▶ TASK PROMPT: Count the lines below containing "points". Number only.

++++ DATASET EXCERPTS

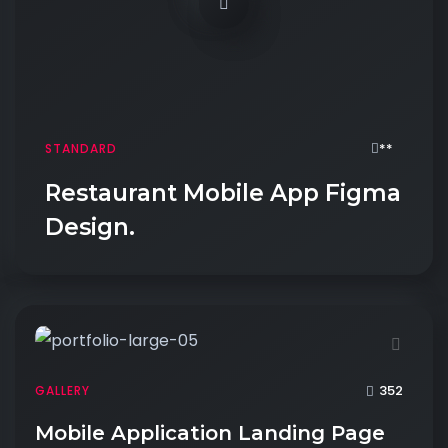
**
STANDARD
Restaurant Mobile App Figma
Design.
352
GALLERY
Mobile Application Landing Page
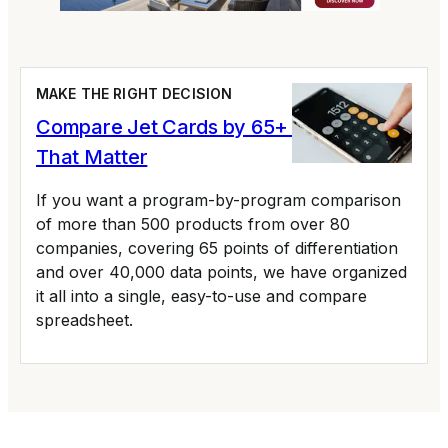
MAKE THE RIGHT DECISION
Compare Jet Cards by 65+ Variables
That Matter
If you want a program-by-program comparison
of more than 500 products from over 80
companies, covering 65 points of differentiation
and over 40,000 data points, we have organized
it all into a single, easy-to-use and compare
spreadsheet.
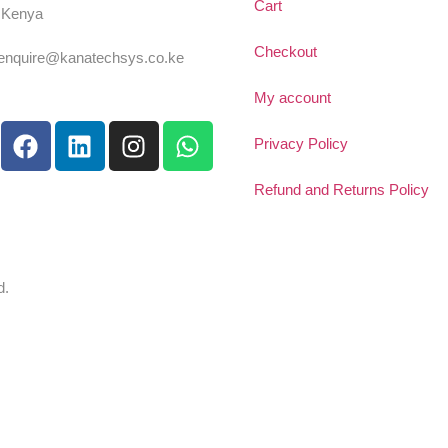
Cart
, Kenya
54 725 959 830
Checkout
:enquire@kanatechsys.co.ke
My account
Privacy Policy
Refund and Returns Policy
d.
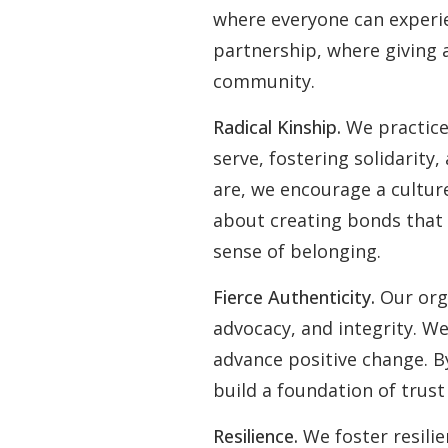
where everyone can experie
partnership, where giving 
community.
Radical Kinship.
We practice
serve, fostering solidarity
are, we encourage a culture
about creating bonds that
sense of belonging.
Fierce Authenticity.
Our org
advocacy, and integrity. We
advance positive change. B
build a foundation of tru
Resilience.
We foster resili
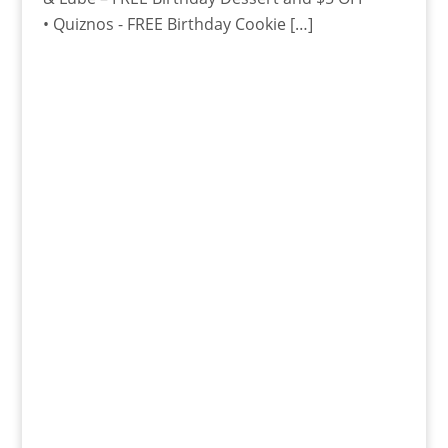
• Quiznos - FREE Birthday Cookie […]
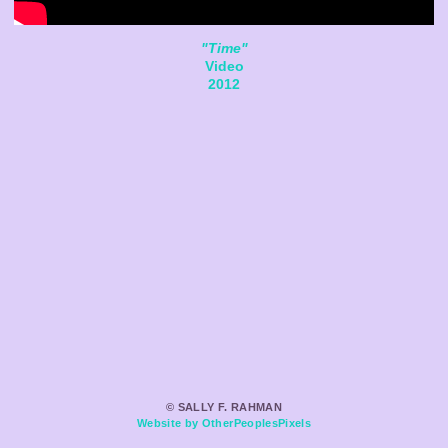
"Time"
Video
2012
© SALLY F. RAHMAN
Website by OtherPeoplesPixels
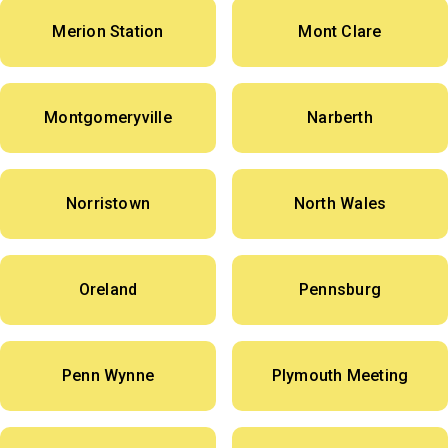
Merion Station
Mont Clare
Montgomeryville
Narberth
Norristown
North Wales
Oreland
Pennsburg
Penn Wynne
Plymouth Meeting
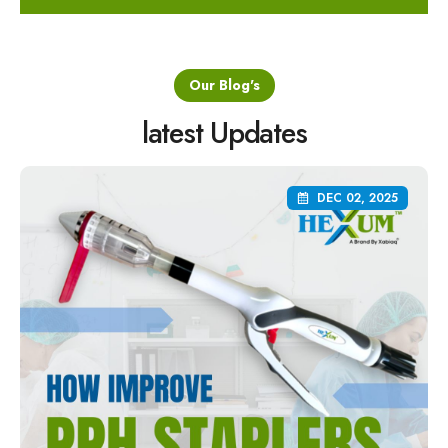
Our Blog's
latest Updates
DEC 02, 2025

++++++++

▶ ANSWER AREA: 2